There is a man mad with grief, wielding a resurrective power, fighting the urge to use it to bring back the ones he loves. In some ways, “Pet Sematary” is the story of the second brother from the Deathly Hallows, plus animals, minus the clear moral and Rowling’s charm.

The film follows the tried and true formula of stories that build on suspense, and there lie both its biggest faults and triumphs. No, co-directors Kevin Kölsch (“Holidays”) and Denis Wedmeyer (“Mama 2”) are not doing anything particularly new with the horror genre. But their pace is measured, hints carefully placed and answers evenly distributed.

The opening shot aerially tracks through the woods, passes the titular pet cemetery and a burning house, then zooms in and lingers on a scene marked with bloody handprints: We are told to mistrust the forest. The Creed family moves in to their new home, flanked by the thick forest and a throughway frequented by speeding semi trucks: We are primed to be skeptical of what we think is natural and what we think is manmade. Rachel Creed (Aimy Seimetz, “Upstream Color”) and her daughter Ellie (Jeté Laurence, “The Snowman”) encounter the pet cemetery while exploring their new home, and Ellie’s parents have a fraught discussion with her about death and the afterlife: This one speaks for itself. The Creeds’s neighbor Jud (John Lithgow, “Interstellar”) always seems to be withholding information from Louis Creed (Jason Clarke, “Mudbound”), until the Creeds’s cat ‘Church’ gets hit by a semi, and he unveils an ancient burial ground adjacent to the “sematary” with resurrective potential.

Then, when Louis learns he successfully resurrected his daughter’s beloved cat, the first f-bomb is dropped, and things heated up.

After that f-bomb, several others follow, but, more importantly, so an uptick in the intensity and the momentum as we go from jogging to racing toward the climax. It also signaled a shift in several cast members’ favor who, swept up in the madness, got to bare their acting chops. Specifically, Laurence and Clarke both lose all self-control and command that terrible madness with gusto. Their cat also deserves a shout out for being immensely talented at looking sinister one moment and irreproachable the next.

As I said, however, the filmmakers carefully governed suspense. While this tactic succeeds in keeping us on our toes, it also compromises multiple characters and reshapes plot points into feeble plot devices.

Two examples come to mind: First, Rachel Creed’s backstory. When she tenses up at Louis’s willingness to tell their daughter of the realities of death, we learn through flashbacks that she had an early experience with death. Her sister Zelda was bedridden as a child and eventually died before Rachel’s young eyes. These flashbacks instill horror at least and sympathy for Rachel at most, but leave little for Zelda. Never suggested to be supernatural, her sister’s suffering becomes spectacle, becomes plot device, becomes sensation instead of tragedy.

Second, falling victim to a cheap tactic of the genre, the entire story hinges on appropriation of another culture’s spiritual beliefs — in this instance, that of Native Americans.
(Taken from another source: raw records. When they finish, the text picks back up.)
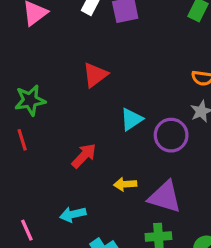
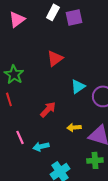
green star: (30, 100) -> (14, 74), turned -30
pink line: (27, 230) -> (20, 137), moved

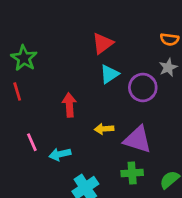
red triangle: (55, 58) -> (103, 43), moved
red arrow: (48, 109) -> (69, 105), turned -48

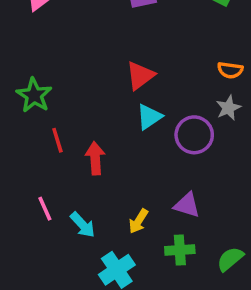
red line: (17, 91) -> (57, 140), moved
yellow arrow: (104, 129) -> (138, 221), moved, turned -54
purple triangle: (137, 140) -> (187, 205), size x0.7
cyan arrow: (60, 154) -> (83, 225), turned -120

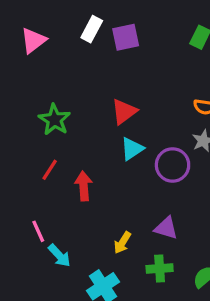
green star: (34, 95) -> (54, 120), moved
red line: (57, 140) -> (50, 170), turned 50
cyan arrow: (83, 225) -> (59, 256), moved

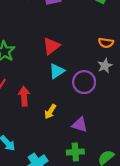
yellow arrow: (122, 243) -> (50, 112), moved

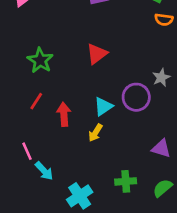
orange semicircle: (106, 43) -> (164, 20), moved
cyan triangle: (57, 71) -> (103, 106), moved
purple triangle: (80, 125) -> (161, 149), moved

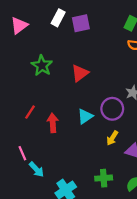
green star: (40, 60) -> (42, 65), moved
yellow arrow: (95, 133) -> (112, 138), moved

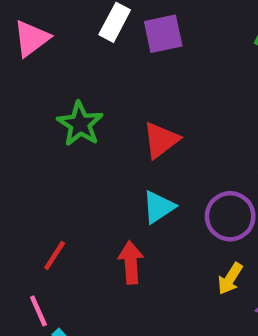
red line: (30, 112) -> (55, 256), moved
cyan triangle: (85, 116) -> (159, 207), moved
red arrow: (53, 123) -> (131, 262), moved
At one point, Jud explains that it is a Native American burial ground, adjacent to the pet cemetery, that has the resurrective powers. This element coexists uneasily with the fact that both supernaturally resurrected beings and semi trucks plowing through the area are responsible for several of the deaths in “Pet Sematary.” Because who is at fault, then? The men manipulating mortality? The supernatural forces that the film associated with Native Americans? Troublingly, the trucks, the signs of industry and corruption, seem off the hook, and Native American ritual at fault.

Though I was always intrigued by “Pet Sematary,” I was never riveted, and, most importantly, never terrified enough to lose my senses like the characters in front of me. Fans of horror and of King, do with that what you will. Unlike the Creed family’s cat, this one won’t keep popping back up in my life.